Write the listing out once more, identical to the original but without pictures.

*** Opening DATA RECORDS ***

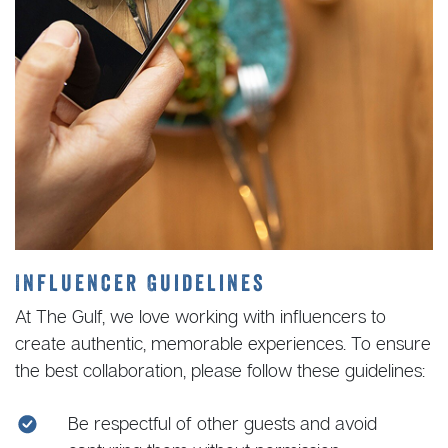
Influencer Guidelines
At The Gulf, we love working with influencers to
create authentic, memorable experiences. To ensure
the best collaboration, please follow these guidelines:
Be respectful of other guests and avoid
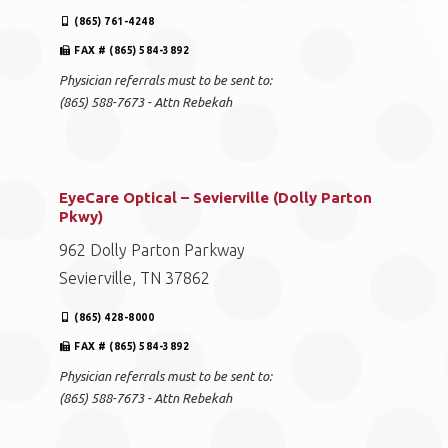
(865) 761-4248
FAX # (865) 584-3892
Physician referrals must to be sent to:
(865) 588-7673 - Attn Rebekah
EyeCare Optical – Sevierville (Dolly Parton
Pkwy)
962 Dolly Parton Parkway
Sevierville, TN 37862
(865) 428-8000
FAX # (865) 584-3892
Physician referrals must to be sent to:
(865) 588-7673 - Attn Rebekah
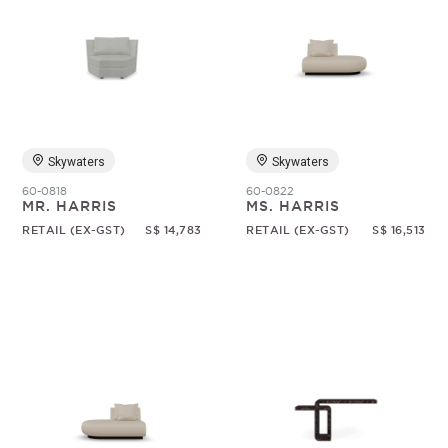
Skywaters
Skywaters
60-0818
60-0822
MR. HARRIS
MS. HARRIS
RETAIL (EX-GST)
S$ 14,783
RETAIL (EX-GST)
S$ 16,513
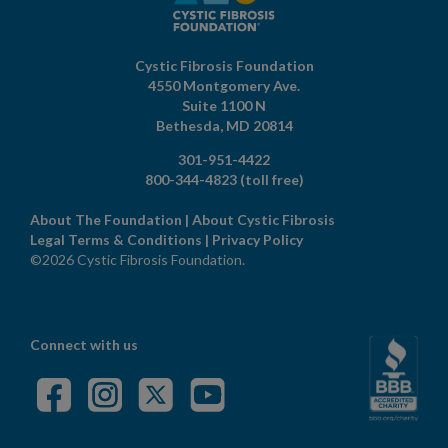
Cystic Fibrosis Foundation
4550 Montgomery Ave.
Suite 1100 N
Bethesda,
MD
20814
301-951-4422
800-344-4823
(toll free)
About The Foundation
|
About Cystic Fibrosis
Legal Terms & Conditions
|
Privacy Policy
©2026 Cystic Fibrosis Foundation.
Connect with us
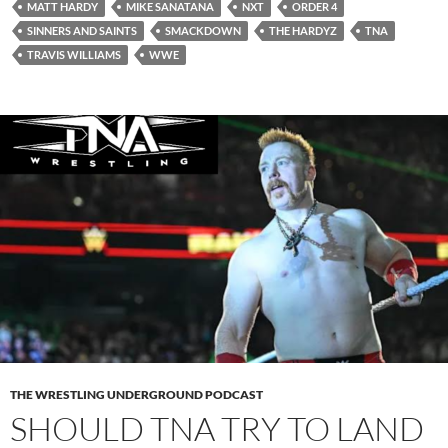
MATT HARDY
MIKE SANATANA
NXT
ORDER 4
SINNERS AND SAINTS
SMACKDOWN
THE HARDYZ
TNA
TRAVIS WILLIAMS
WWE
THE WRESTLING UNDERGROUND PODCAST
SHOULD TNA TRY TO LAND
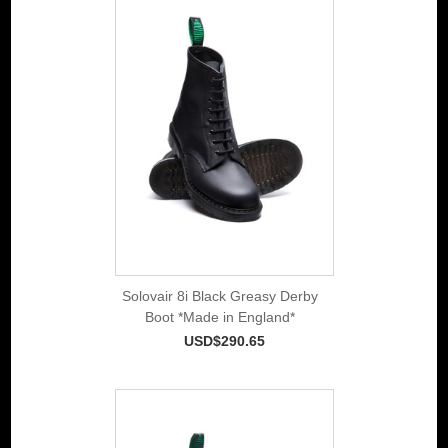
Solovair 8i Black Greasy Derby
Boot *Made in England*
USD$290.65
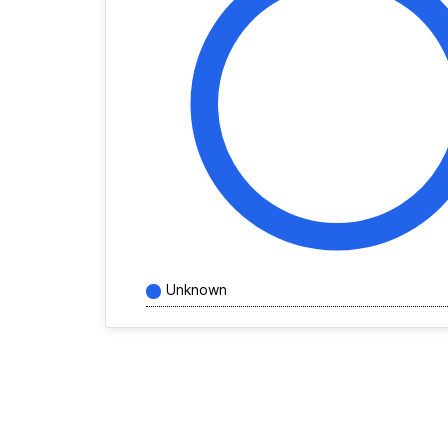
Unknown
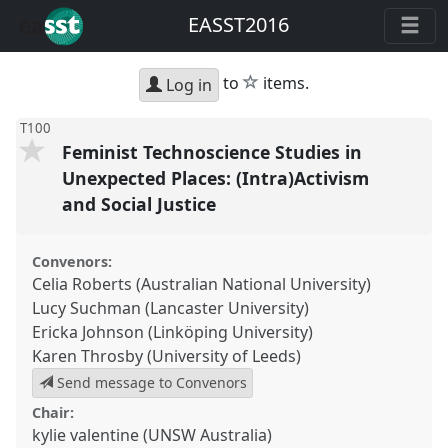
EASST2016
star
to
items.
Log in
T100
Feminist Technoscience Studies in
Unexpected Places: (Intra)Activism
and Social Justice
Convenors:
Celia Roberts (Australian National University)
Lucy Suchman (Lancaster University)
Ericka Johnson (Linköping University)
Karen Throsby (University of Leeds)
Send message to Convenors
Chair:
kylie valentine (UNSW Australia)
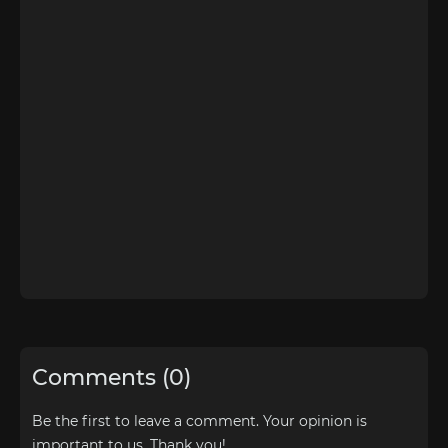
Comments (0)
Be the first to leave a comment. Your opinion is
important to us. Thank you!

*** Closing DATA RECORDS ***

#### TASK SOLUTION:
Influencer Guidelines
At The Gulf, we love working with influencers to
create authentic, memorable experiences. To ensure
the best collaboration, please follow these guidelines:
Be respectful of other guests and avoid
(865) 761-4248
FAX # (865) 584-3892
Physician referrals must to be sent to:
(865) 588-7673 - Attn Rebekah
EyeCare Optical – Sevierville (Dolly Parton
Pkwy)
962 Dolly Parton Parkway
Sevierville, TN 37862
(865) 428-8000
FAX # (865) 584-3892
Physician referrals must to be sent to:
(865) 588-7673 - Attn Rebekah
Skywaters
Skywaters
60-0818
60-0822
MR. HARRIS
MS. HARRIS
RETAIL (EX-GST)
S$ 14,783
RETAIL (EX-GST)
S$ 16,513
Cystic Fibrosis Foundation
4550 Montgomery Ave.
Suite 1100 N
Bethesda,
MD
20814
301-951-4422
800-344-4823
(toll free)
About The Foundation
|
About Cystic Fibrosis
Legal Terms & Conditions
|
Privacy Policy
©2026 Cystic Fibrosis Foundation.
Connect with us
MATT HARDY
MIKE SANATANA
NXT
ORDER 4
SINNERS AND SAINTS
SMACKDOWN
THE HARDYZ
TNA
TRAVIS WILLIAMS
WWE
THE WRESTLING UNDERGROUND PODCAST
SHOULD TNA TRY TO LAND
Solovair 8i Black Greasy Derby
Boot *Made in England*
USD$290.65
Unknown
EASST2016
star
to
items.
Log in
T100
Feminist Technoscience Studies in
Unexpected Places: (Intra)Activism
and Social Justice
Convenors:
Celia Roberts (Australian National University)
Lucy Suchman (Lancaster University)
Ericka Johnson (Linköping University)
Karen Throsby (University of Leeds)
Send message to Convenors
Chair:
kylie valentine (UNSW Australia)
Comments (0)
Be the first to leave a comment. Your opinion is
important to us. Thank you!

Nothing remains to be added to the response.